If you are attempting to make a Logic Analyser, be realistic.
A $10 Saleae clone can sample in 42ns and transfer an unlimited sequence to your PC.
Faster Logic Analysers will cost you more.

I am sure that you can use your Due with DMA. This should be faster than the Saleae clone.
A software loop will struggle to compete.

David.

Thanks david. can u fuide me how to use DUE with DMA? how do i do that. my application is to measure the particle movments. that is with some pressure sensors.

May I ask what pressure sensors are you using? (are they really high bandwidth 1 bit digital?)

I doubt if silver bullets need to be measured faster than 24000000 times a second.

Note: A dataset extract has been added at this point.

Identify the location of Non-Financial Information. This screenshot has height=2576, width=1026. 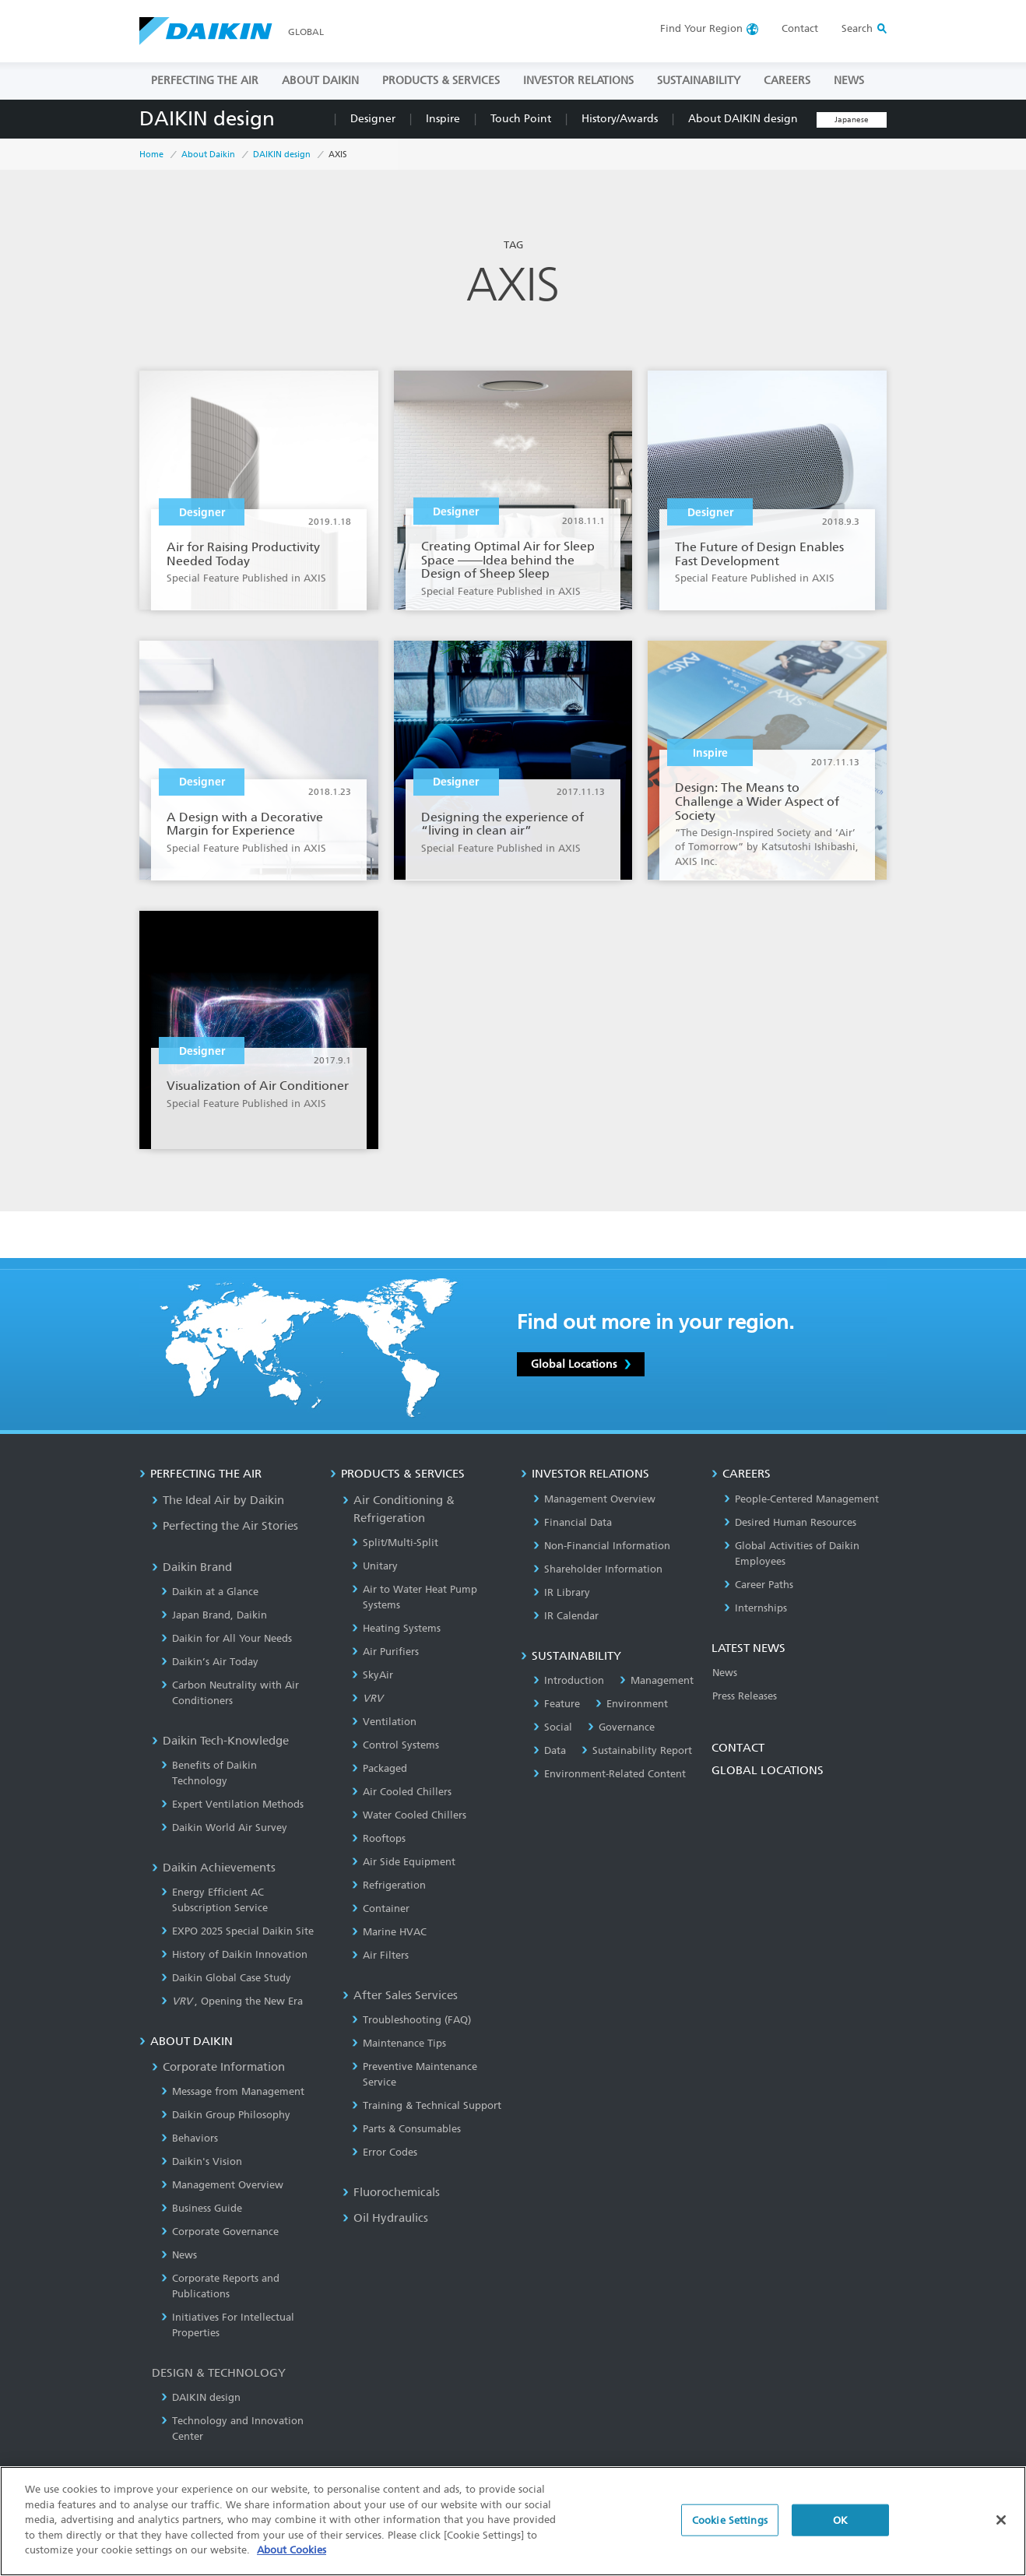 (601, 1546).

Nuclear bombs work pretty fast. Perhaps the Due is being used in the armaments industry.

David.

David, you are thinking too high. i am not using this any such application that u mentioned. its simple condense microphone. its school project to study the phenomena of boiling pressurised water. feed into vessel while heating up they form a buble, while cooling that disapear. i want to measure that buble pressure during heating and cooling. it may be hypothetical. but just want to try it. hope u understand now. Thanks

With any project, you need to sit down wth pencil and paper. Write down a few typical numbers.

For example, your steam pressure probably builds over a 10 minute cycle. i.e. 600 seconds. You might want to log the pressure at 200ms intervals (3000 samples) 5 samples per second is a lot easier than 24000000 samples per second.

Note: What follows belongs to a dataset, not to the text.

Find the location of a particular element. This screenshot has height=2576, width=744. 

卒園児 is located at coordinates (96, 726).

You might want to sample more frequently and record delta and timestamp.

Quite honestly, your Due can solve your problem in several different ways.

David.

Westfw i do not understand what you suppose to say.

Yeah, I thought that might be a problem. If you're really trying to eek out the maximum possible sample rate, you SHOULD reach a point where you can understand it. But here's a summary:

  • your current method does not sample the pins at a consistent rate. Samples above 4095 will be taken at a different rate than samples below 4095, and there are somewhat random "other" spots where there an interval will be different than those nearby. I think we're talking about 50 to 100% variation; I'd assume that that isn't a good thing.
  • A loop provides more consistent timing, and would have "similar" overall speed.
  • actual speed is difficult to determine. because ARM. And Flash wait states/buffering. And stuff.
  • While your current method is probably slightly faster than a loop, it does not result in the fastest possible sampling.

high bandwidth 1 bit digital?

They're reading a full byte at a time (actually, reading MORE than a byte, but only saving one byte.)

does anyone know where I can find out what interrupts are running? Are there standard ones which always run?

The Arduino core usually enables a 1ms SysTick timer interrupt, and interrupts on any serial ports that are in use. Since you can expect your 10000 samples to be read in less than 5ms, you can consider simply disabling interrupts for the duration, I guess.

westfw: They're reading a full byte at a time (actually, reading MORE than a byte, but only saving one byte.)

Ah, OK, that wasn't obvious to me. A byte of what though? If there's an ADC connected to those pins, where's the synchronisation? Or is there something else I've missed :D

westfw: The Arduino core usually enables a 1ms SysTick timer interrupt, and interrupts on any serial ports that are in use. Since you can expect your 10000 samples to be read in less than 5ms, you can consider simply disabling interrupts for the duration, I guess.

That's good to know. In my sketch I'm using micros(), from what I've managed to google, this relies on the systick interrupt. Hmmm, food for thought. I'll stop hijacking this thread now :) But it does hi-light that the code will be interfered with by interrupts, completely borking the continuous fast sampling.